The Kettleblack brothers (Sers Not Appearing in the Series) appear as Jaime's lieutenants, Stannis Baratheon as the enemy leader (the Old One in Duke of Norroway), Cersei as the false heroine and villainess (whom else?), while both Qyburn and Tyrion will play key parts in both the drugging and the awakening of Jaime Lannister. And so will Pod, who plays another key role (as cupbearer) as well.
According to Joseph Jacobs, in the Master-Maid cycle of tales, the heroine "loses her beloved through an Oblivion Kiss and has to win him again from his False Bride by purchasing the right of spending three nights with him. " My Catalan-language Haikara-san fic "La poma, la pera i la pruna" ("The Apple, the Pear, and the Plum") is based upon such "Sale of Bed" tales with echoes of The Snow Queen and The Wizard of Oz, combined with powerful anti-war and anti-drug messages, and it grew from a series of daydreams about Benio and Shinobu that I had day after day for a week four or five years ago.

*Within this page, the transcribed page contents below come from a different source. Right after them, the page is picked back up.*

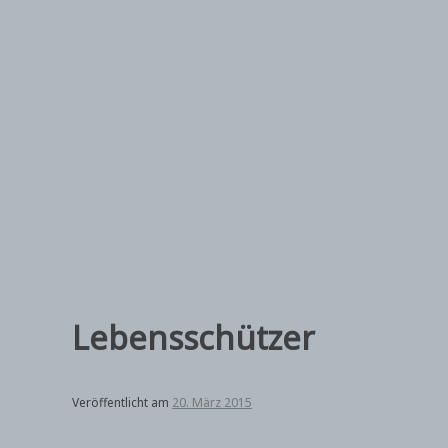
Zum
Inhalt
springen
Lebensschützer
Veröffentlicht am
20. März 2015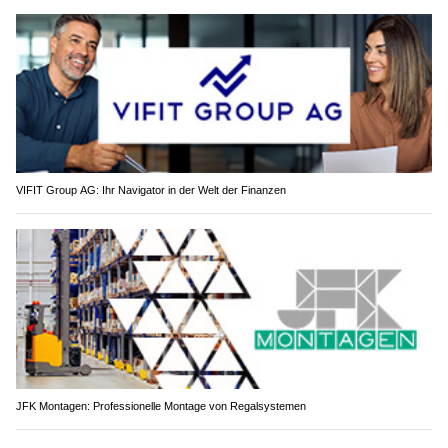
VIFIT Group AG: Ihr Navigator in der Welt der Finanzen
JFK Montagen: Professionelle Montage von Regalsystemen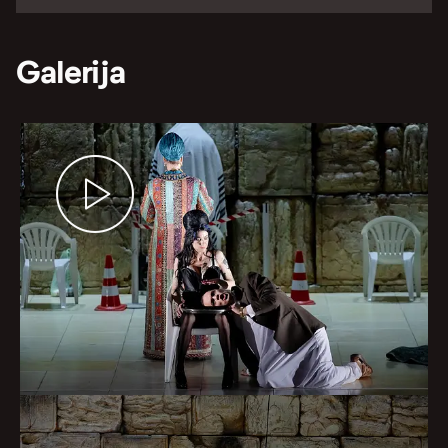
Galerija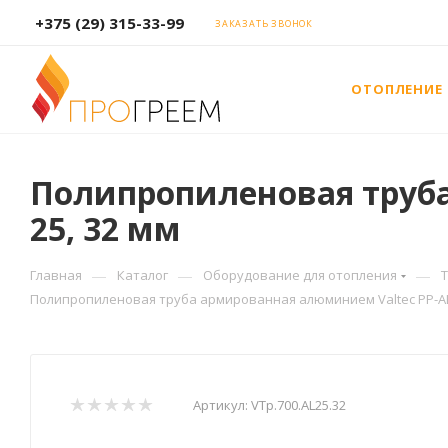
+375 (29) 315-33-99
ЗАКАЗАТЬ ЗВОНОК
ОТОПЛЕНИЕ
Полипропиленовая труба
25, 32 мм
—
—
—
Главная
Каталог
Оборудование для отопления
Полипропиленовая труба армированная алюминием Valtec PP-ALU
Артикул:
VTp.700.AL25.32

This bunny, the one for "Moonrise by Sunset", arose after having finished "The Queen Beyond the Wall" and seen how well ASoIaF canon was juxtaposed with the Andersen tale, how well the characters and environments were cast and adapted to Westeros. I then remembered another similar tale which hooked me throughout my childhood, and how much I was enthralled by the plight of the bride of the Duke of Norroway, ere she could finally claim her estranged sweetheart who had not returned from the wars. And, this year's springtime, I thought of Brienne as an unlikely heroine (tall, freckled, extremely masculine, aggressive, dynamic, not demure as the typical heroine even in tales with female leads, and also, in this AU, the eldest daughter of three [well, orphaned and adopted as an infant, yet still the eldest of three]), rather a SHERO, just like she had been in my Andersen retelling. For once, she would be mourning Renly at the beginning of the story, and Jaime would first come to her a fleeing dirty prisoner of war in rags, like the minstrel in "Thrushbeard" or something like that, ere she discovers his true colours as they visit his three closest officers (the Kettleblacks). Discovering an ongoing Norroway webcomic, which I follow, was what urged me on: http://norroway.tumblr.com/
Casting Brienne as the heroine and Cersei as the villainess will also hopefully allow me to subvert gender roles and expectations by presenting an aggressive, dynamic heroine vs. a reserved, cool villainess just like I did with Benio and Larisa in "The Apple, the Pear, and the Plum." Plus, there will be a Shakespearean echo of "The Queen Beyond the Wall" in the gender confusion of those who don't know Brienne's true gender. In the climax, with the Lannister siblings at Casterly Rock, she will be employed not as a maid, but as a soldier.
The title of "Moonrise by Sunset" is a pun on "East of the Sun West of the Moon", the coat of arms of House Tarth, the journey to the Westerlands, and the expression "north by northwest", which originally referred to Hamlet's sanity. It just came in while brainstorming titles for the story.